Print each entry word for word.

##### EXERCISE INPUTS

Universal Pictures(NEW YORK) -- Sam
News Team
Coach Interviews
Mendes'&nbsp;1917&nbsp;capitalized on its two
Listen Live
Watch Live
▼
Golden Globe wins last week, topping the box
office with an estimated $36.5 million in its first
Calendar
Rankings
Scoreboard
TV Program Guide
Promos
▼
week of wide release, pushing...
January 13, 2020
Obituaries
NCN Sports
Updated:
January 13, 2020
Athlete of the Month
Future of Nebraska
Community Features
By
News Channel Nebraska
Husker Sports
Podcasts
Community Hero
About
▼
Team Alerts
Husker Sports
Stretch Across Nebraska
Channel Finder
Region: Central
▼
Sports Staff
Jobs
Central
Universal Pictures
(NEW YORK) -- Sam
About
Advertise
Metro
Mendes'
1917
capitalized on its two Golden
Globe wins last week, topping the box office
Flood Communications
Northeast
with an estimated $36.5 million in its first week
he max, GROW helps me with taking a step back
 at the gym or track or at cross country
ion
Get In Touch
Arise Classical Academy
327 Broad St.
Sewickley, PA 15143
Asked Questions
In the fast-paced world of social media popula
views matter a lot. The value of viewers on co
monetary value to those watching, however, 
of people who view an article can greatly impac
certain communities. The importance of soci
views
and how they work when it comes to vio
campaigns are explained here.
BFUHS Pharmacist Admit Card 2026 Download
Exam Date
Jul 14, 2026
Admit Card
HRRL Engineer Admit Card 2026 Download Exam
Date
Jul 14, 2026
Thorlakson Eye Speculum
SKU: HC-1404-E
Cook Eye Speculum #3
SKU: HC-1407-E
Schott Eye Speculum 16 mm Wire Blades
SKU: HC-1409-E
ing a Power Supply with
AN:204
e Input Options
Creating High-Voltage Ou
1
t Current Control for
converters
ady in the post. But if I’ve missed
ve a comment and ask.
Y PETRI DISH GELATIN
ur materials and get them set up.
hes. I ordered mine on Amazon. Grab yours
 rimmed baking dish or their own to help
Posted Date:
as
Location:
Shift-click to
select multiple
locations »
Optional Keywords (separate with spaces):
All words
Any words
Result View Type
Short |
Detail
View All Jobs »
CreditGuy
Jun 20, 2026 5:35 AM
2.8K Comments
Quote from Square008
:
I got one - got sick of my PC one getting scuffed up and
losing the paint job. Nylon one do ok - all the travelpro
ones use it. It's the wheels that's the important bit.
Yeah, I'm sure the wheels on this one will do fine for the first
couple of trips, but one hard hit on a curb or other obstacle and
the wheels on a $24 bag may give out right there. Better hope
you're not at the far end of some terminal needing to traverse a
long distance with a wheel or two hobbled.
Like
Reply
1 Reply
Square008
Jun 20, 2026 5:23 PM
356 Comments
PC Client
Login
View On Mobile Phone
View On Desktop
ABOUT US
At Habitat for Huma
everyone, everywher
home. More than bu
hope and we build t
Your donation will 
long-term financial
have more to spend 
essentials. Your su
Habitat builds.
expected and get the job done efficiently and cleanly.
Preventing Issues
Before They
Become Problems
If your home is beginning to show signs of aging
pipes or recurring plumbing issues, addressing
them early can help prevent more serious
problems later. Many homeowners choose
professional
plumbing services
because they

##########

■ **ANSWER BOX**:
Universal Pictures(NEW YORK) -- Sam
News Team
Coach Interviews
Mendes'&nbsp;1917&nbsp;capitalized on its two
Listen Live
Watch Live
▼
Golden Globe wins last week, topping the box
office with an estimated $36.5 million in its first
Calendar
Rankings
Scoreboard
TV Program Guide
Promos
▼
week of wide release, pushing...
January 13, 2020
Obituaries
NCN Sports
Updated:
January 13, 2020
Athlete of the Month
Future of Nebraska
Community Features
By
News Channel Nebraska
Husker Sports
Podcasts
Community Hero
About
▼
Team Alerts
Husker Sports
Stretch Across Nebraska
Channel Finder
Region: Central
▼
Sports Staff
Jobs
Central
Universal Pictures
(NEW YORK) -- Sam
About
Advertise
Metro
Mendes'
1917
capitalized on its two Golden
Globe wins last week, topping the box office
Flood Communications
Northeast
with an estimated $36.5 million in its first week
he max, GROW helps me with taking a step back
 at the gym or track or at cross country
ion
Get In Touch
Arise Classical Academy
327 Broad St.
Sewickley, PA 15143
Asked Questions
In the fast-paced world of social media popula
views matter a lot. The value of viewers on co
monetary value to those watching, however, 
of people who view an article can greatly impac
certain communities. The importance of soci
views
and how they work when it comes to vio
campaigns are explained here.
BFUHS Pharmacist Admit Card 2026 Download
Exam Date
Jul 14, 2026
Admit Card
HRRL Engineer Admit Card 2026 Download Exam
Date
Jul 14, 2026
Thorlakson Eye Speculum
SKU: HC-1404-E
Cook Eye Speculum #3
SKU: HC-1407-E
Schott Eye Speculum 16 mm Wire Blades
SKU: HC-1409-E
ing a Power Supply with
AN:204
e Input Options
Creating High-Voltage Ou
1
t Current Control for
converters
ady in the post. But if I’ve missed
ve a comment and ask.
Y PETRI DISH GELATIN
ur materials and get them set up.
hes. I ordered mine on Amazon. Grab yours
 rimmed baking dish or their own to help
Posted Date:
as
Location:
Shift-click to
select multiple
locations »
Optional Keywords (separate with spaces):
All words
Any words
Result View Type
Short |
Detail
View All Jobs »
CreditGuy
Jun 20, 2026 5:35 AM
2.8K Comments
Quote from Square008
:
I got one - got sick of my PC one getting scuffed up and
losing the paint job. Nylon one do ok - all the travelpro
ones use it. It's the wheels that's the important bit.
Yeah, I'm sure the wheels on this one will do fine for the first
couple of trips, but one hard hit on a curb or other obstacle and
the wheels on a $24 bag may give out right there. Better hope
you're not at the far end of some terminal needing to traverse a
long distance with a wheel or two hobbled.
Like
Reply
1 Reply
Square008
Jun 20, 2026 5:23 PM
356 Comments
PC Client
Login
View On Mobile Phone
View On Desktop
ABOUT US
At Habitat for Huma
everyone, everywher
home. More than bu
hope and we build t
Your donation will 
long-term financial
have more to spend 
essentials. Your su
Habitat builds.
expected and get the job done efficiently and cleanly.
Preventing Issues
Before They
Become Problems
If your home is beginning to show signs of aging
pipes or recurring plumbing issues, addressing
them early can help prevent more serious
problems later. Many homeowners choose
professional
plumbing services
because they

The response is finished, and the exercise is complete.